Whether you think diversity is good or bad, competition, the argument goes, is going to tend to produce a lot of it.

That paper, going back to the historical period, is mostly focused on to what extent is it right that competition does produce diversity. We're trying to get inside the black box of that a little bit, and understand how the different incentives at play—a newspaper's desire to find a different niche than its competitors, the way price competition works, so you might want to be different from your competitors to soften price competition and be able to charge higher prices, the way advertising competition works you might get higher or lower advertising prices because you're doing something different or doing the same—how those different economic forces together effect the amount of diversity the market produces.

Then, Sunstein's argument would be, if the market produces a lot of diversity, that could be a bad thing, because of fragmentation. There's a long history of people arguing the opposite—a lot of both legal tradition and media regulation in the U.S. is based on the opposite argument, which is that ideological diversity is a good thing, that we want to have different points of view represented, because that's the only way people are going to figure out the truth.

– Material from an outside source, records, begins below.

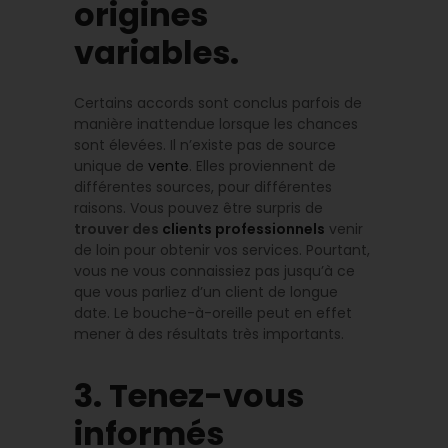
origines
variables.
Certains accords sont conclus parfois de
manière inattendue lorsque les chances
sont élevées. Il n’existe pas de source
unique de
vente
. Elles proviennent de
différentes sources, pour différentes
raisons. Vous pouvez être surpris de
trouver des
clients professionnels
venir
de loin pour obtenir vos services. Pourtant,
vous ne vous connaissiez pas jusqu’à ce
que vous parliez d’un client de longue
date. Le bouche-à-oreille peut en effet
mener à des résultats très importants.
3. Tenez-vous
informés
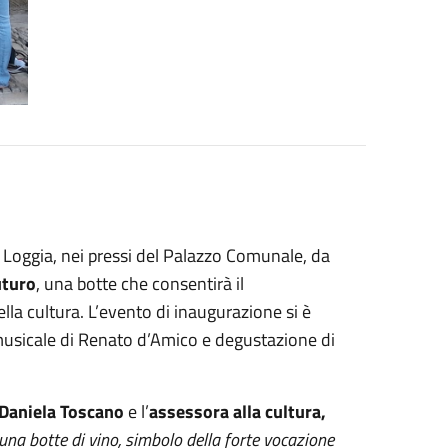
lla Loggia, nei pressi del Palazzo Comunale, da
uturo
, una botte che consentirà il
lla cultura. L’evento di inaugurazione si è
sicale di Renato d’Amico e degustazione di
Daniela Toscano
e l’
assessora alla cultura,
e una botte di vino, simbolo della forte vocazione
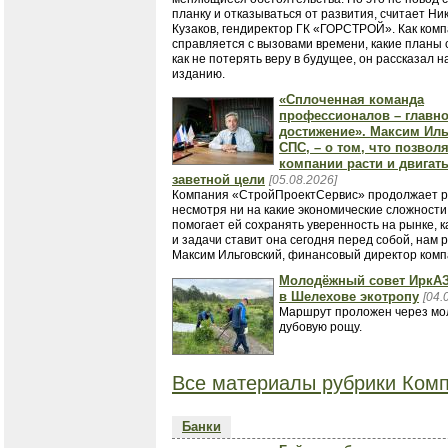
планку и отказываться от развития, считает Ни
Кузаков, гендиректор ГК «ГОРСТРОЙ». Как ком
справляется с вызовами времени, какие планы 
как не потерять веру в будущее, он рассказал 
изданию.
«Сплоченная команда
профессионалов – главн
достижение». Максим Иль
СПС, – о том, что позвол
компании расти и двигать
заветной цели
[05.08.2026]
Компания «СтройПроектСервис» продолжает р
несмотря ни на какие экономические сложности
помогает ей сохранять уверенность на рынке, к
и задачи ставит она сегодня перед собой, нам 
Максим Ильговский, финансовый директор комп
Молодёжный совет ИркАЗ
в Шелехове экотропу
[04.
Маршрут проложен через м
дубовую рощу.
Все материалы рубрики Комп
Банки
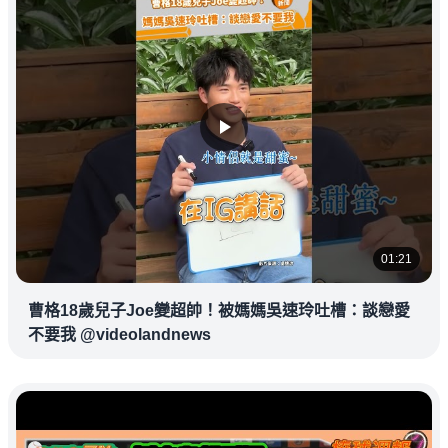
01:21
曹格18歲兒子Joe變超帥！被媽媽吳速玲吐槽：談戀愛
不要我 @videolandnews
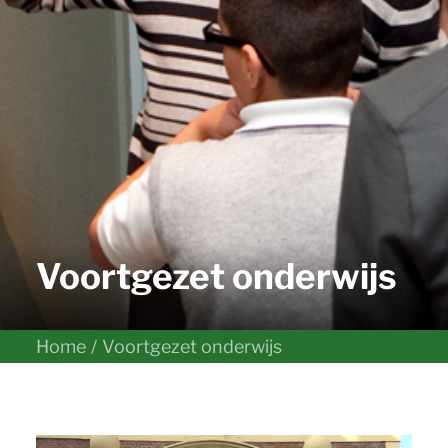
Voortgezet onderwijs
Home
Voortgezet onderwijs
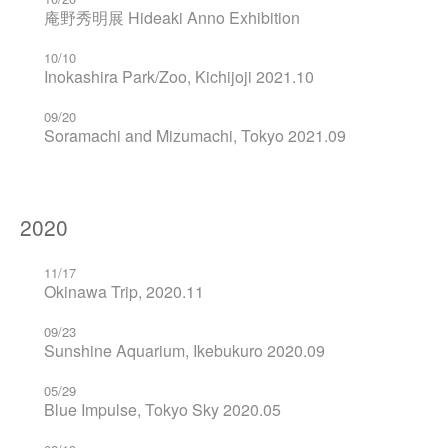
庵野秀明展 Hideaki Anno Exhibition
10/10
Inokashira Park/Zoo, Kichijoji 2021.10
09/20
Soramachi and Mizumachi, Tokyo 2021.09
2020
11/17
Okinawa Trip, 2020.11
09/23
Sunshine Aquarium, Ikebukuro 2020.09
05/29
Blue Impulse, Tokyo Sky 2020.05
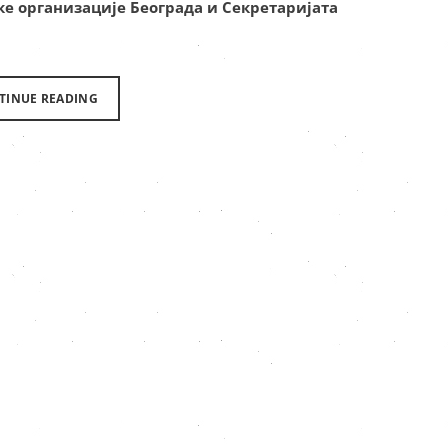
е организације Београда и Секретаријата
TINUE READING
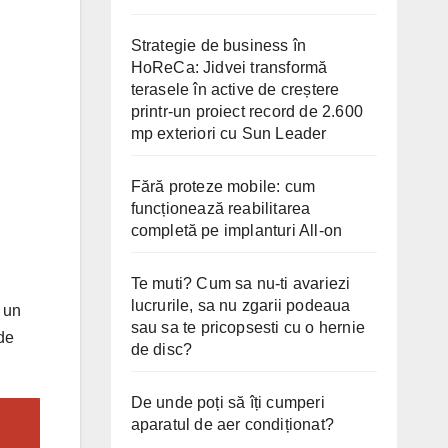
Strategie de business în
HoReCa: Jidvei transformă
terasele în active de creștere
printr-un proiect record de 2.600
mp exteriori cu Sun Leader
Fără proteze mobile: cum
funcționează reabilitarea
completă pe implanturi All-on
Te muti? Cum sa nu-ti avariezi
lucrurile, sa nu zgarii podeaua
 un
sau sa te pricopsesti cu o hernie
de
de disc?
De unde poți să îți cumperi
aparatul de aer condiționat?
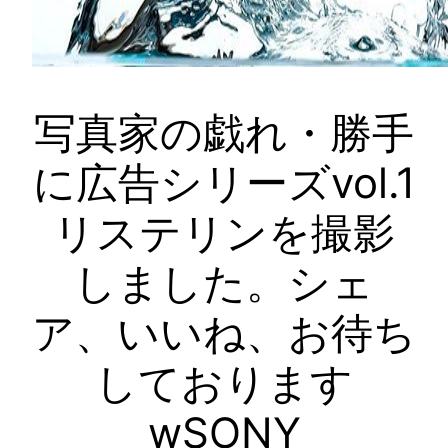
写真家の戯れ・勝手
に広告シリーズvol.1
リステリンを撮影
しました。シェ
ア、いいね、お待ち
しております
wSONY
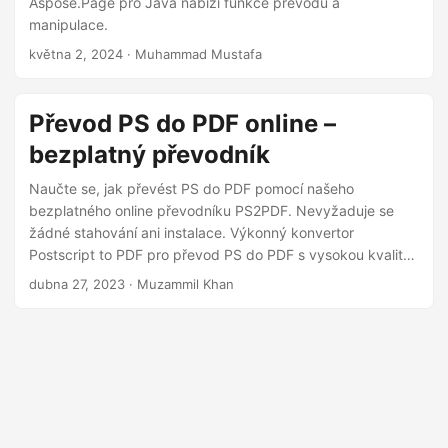
Aspose.Page pro Java nabízí funkce převodu a
i
manipulace.
května 2, 2024
· Muhammad Mustafa
Převod PS do PDF online –
bezplatný převodník
Naučte se, jak převést PS do PDF pomocí našeho
bezplatného online převodníku PS2PDF. Nevyžaduje se
žádné stahování ani instalace. Výkonný konvertor
Postscript to PDF pro převod PS do PDF s vysokou kvalitou
a přesností.
dubna 27, 2023
· Muzammil Khan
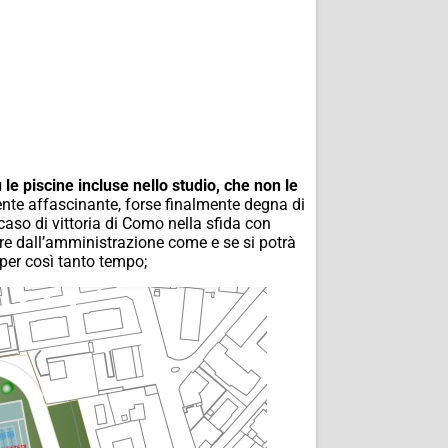
e piscine incluse nello studio, che non le
ente affascinante, forse finalmente degna di
caso di vittoria di Como nella sfida con
re dall’amministrazione come e se si potrà
 per così tanto tempo;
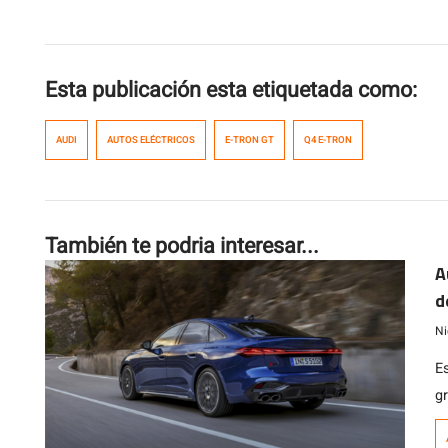
Esta publicación esta etiquetada como:
AUDI
AUTOS ELÉCTRICOS
E-TRON GT
Q4 E-TRON
También te podria interesar...
A
d
Ni
E
g
c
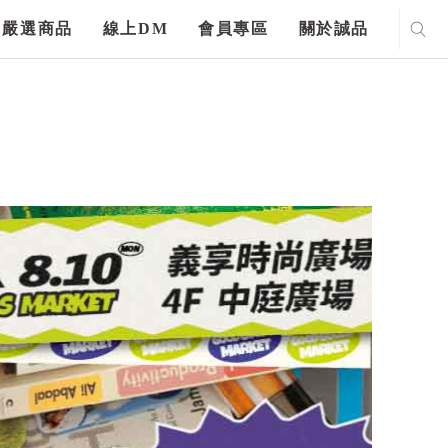
嚴選商品
線上DM
會員專區
關於誠品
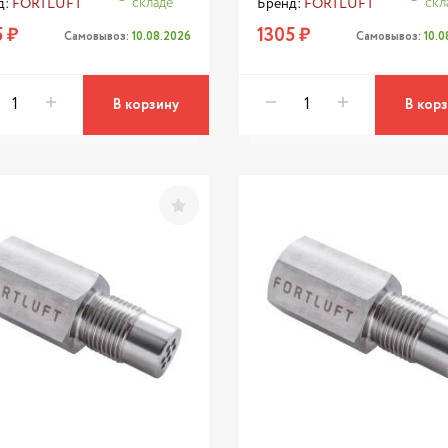
складе
скл
д:
FORTLUFT
Бренд:
FORTLUFT
 ₽
1305 ₽
Самовывоз:
10.08.2026
Самовывоз:
10.
В корзину
В кор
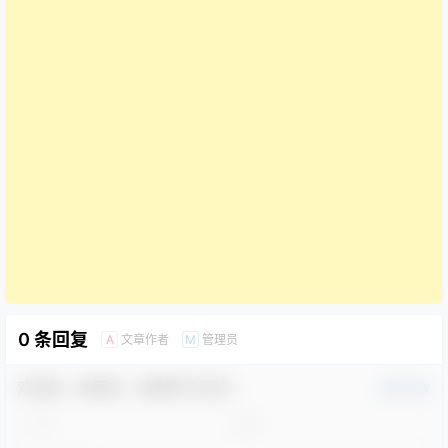
0 条回复
文章作者
管理员
A
M
欢迎您，新朋友，感谢参与互动！
确认修改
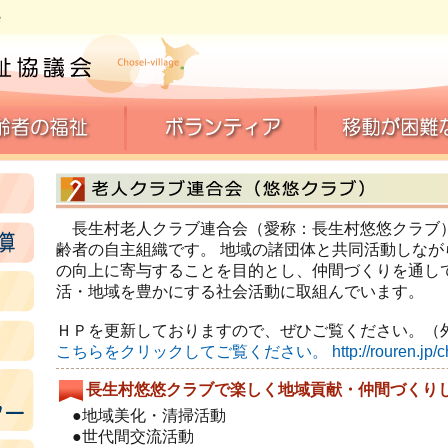
長生村老人クラブ連合会（愛称：長生村悠悠クラブ
齢者の自主組織です。 地域の諸団体と共同活動しな
の向上に寄与することを目的とし、仲間づくりを通し
活・地域を豊かにする社会活動に取組んでいます。
ＨＰを更新しておりますので、ぜひご覧ください。（
こちらをクリックしてご覧ください。 http://rouren.jp/cho
長生村悠悠クラブで楽しく地域貢献・仲間づくり
●地域美化・清掃活動
●世代間交流活動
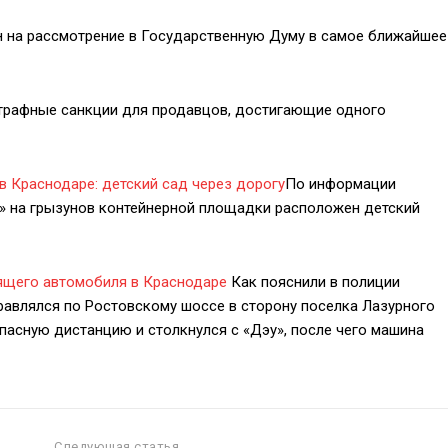
н на рассмотрение в Государственную Думу в самое ближайшее
трафные санкции для продавцов, достигающие одного
в Краснодаре: детский сад через дорогу
По информации
й» на грызунов контейнерной площадки расположен детский
ящего автомобиля в Краснодаре
Как пояснили в полиции
равлялся по Ростовскому шоссе в сторону поселка Лазурного
асную дистанцию и столкнулся с «Дэу», после чего машина
Следующая статья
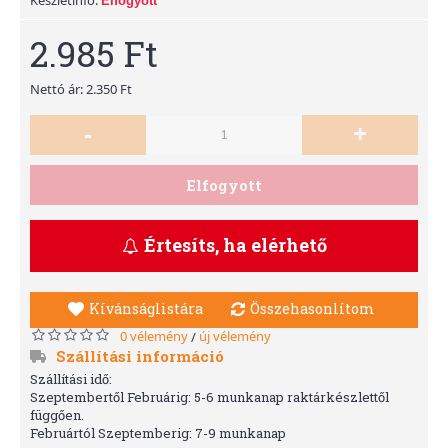
Elfogyott
2.985 Ft
Nettó ár: 2.350 Ft
-
+
Elfogyott
Értesíts, ha elérhető
Kívánságlistára
Összehasonlítom
0 vélemény
új vélemény
/
Szállítási információ
Szállítási idő:
Szeptembertől Februárig: 5-6 munkanap raktárkészlettől
függően.
Februártól Szeptemberig: 7-9 munkanap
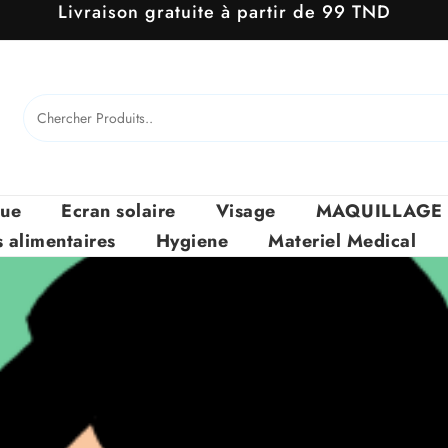
Livraison gratuite à partir de 99 TND
que
Ecran solaire
Visage
MAQUILLAGE
alimentaires
Hygiene
Materiel Medical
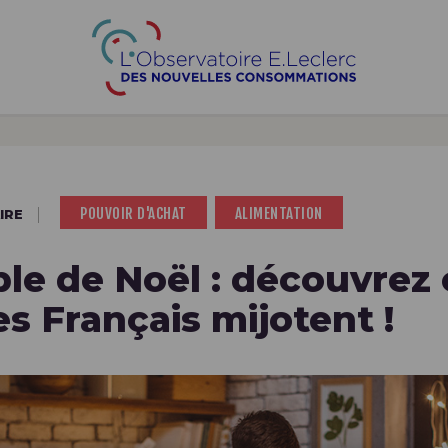
ALIMENTAIRE
LOISIRS
SANTÉ
POUVOIR D'ACHAT
ALIMENTATION
IRE
ble de Noël : découvrez 
es Français mijotent !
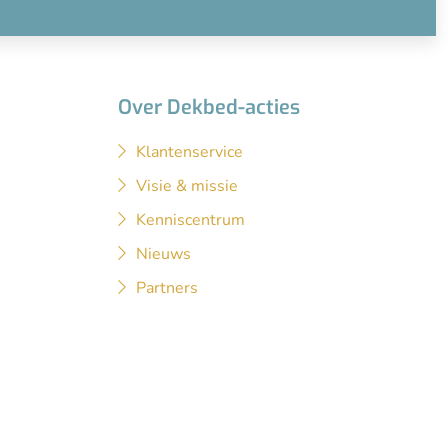
Over Dekbed-acties
Klantenservice
Visie & missie
Kenniscentrum
Nieuws
Partners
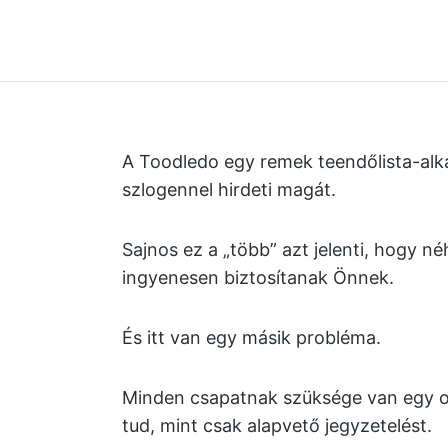
A Toodledo egy remek teendőlista-al
szlogennel hirdeti magát.
Sajnos ez a „több” azt jelenti, hogy n
ingyenesen biztosítanak Önnek.
És itt van egy másik probléma.
Minden csapatnak szüksége van egy o
tud, mint csak alapvető jegyzetelést.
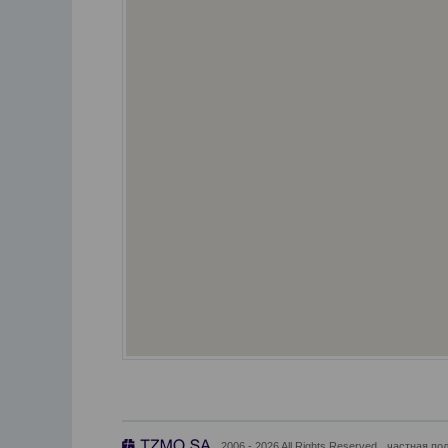
2006 - 2026 All Rights Reserved
частная по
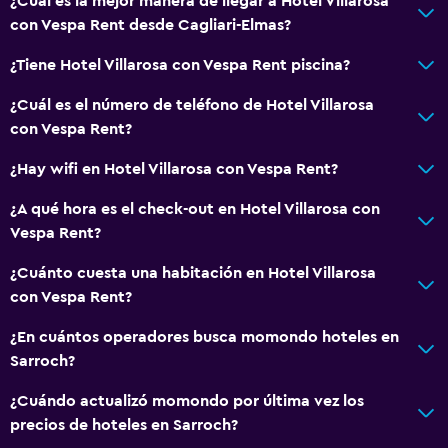
¿Cuál es la mejor manera de llegar a Hotel Villarosa
con Vespa Rent desde Cagliari-Elmas?
¿Tiene Hotel Villarosa con Vespa Rent piscina?
¿Cuál es el número de teléfono de Hotel Villarosa
con Vespa Rent?
¿Hay wifi en Hotel Villarosa con Vespa Rent?
¿A qué hora es el check-out en Hotel Villarosa con
Vespa Rent?
¿Cuánto cuesta una habitación en Hotel Villarosa
con Vespa Rent?
¿En cuántos operadores busca momondo hoteles en
Sarroch?
¿Cuándo actualizó momondo por última vez los
precios de hoteles en Sarroch?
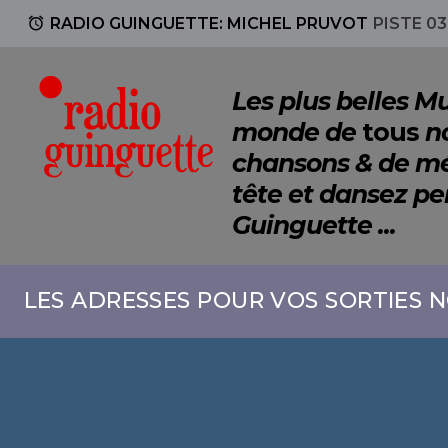
access_alarm
RADIO GUINGUETTE: MICHEL PRUVOT
PISTE 03
Les plus belles 
monde de
tous
no
chansons & de mé
tête et dansez p
Guinguette ...
LES ADRESSES POUR VOS SORTIES N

So you could then go on and argue whether that's a good thing or bad thing. In that paper we kind of take the perspective that, most of the time, we think of diversity is good, and we have a lot of policies to increase diversity, so let's try to understand what produces. But I think it's absolutely right that the diversity produced could be good, could be bad, and the right answer is probably that it's both. It has benefits, and it has the potential to segregate people and potentially increase polarization.

Where do you see your research going in the near future?

I'd love to keep working on these questions related to media. All of these things happening online are exciting—understanding social media, understanding advertising online, understanding the way these things play out in other countries. I hope to keep working on those questions.

I've also been turning my attentions a little further afield from media—I've been doing some work on the formation of brand preference and the role that brands play in the market. I've been working on a health-care related project recently, motivated by all of the policy debate around health care which I found really interesting.

One of the nice perks of this job is that you wake up in the morning, and whatever captures your eye and strikes you as interesting, you can spend some time thinking about and potentially do some research on.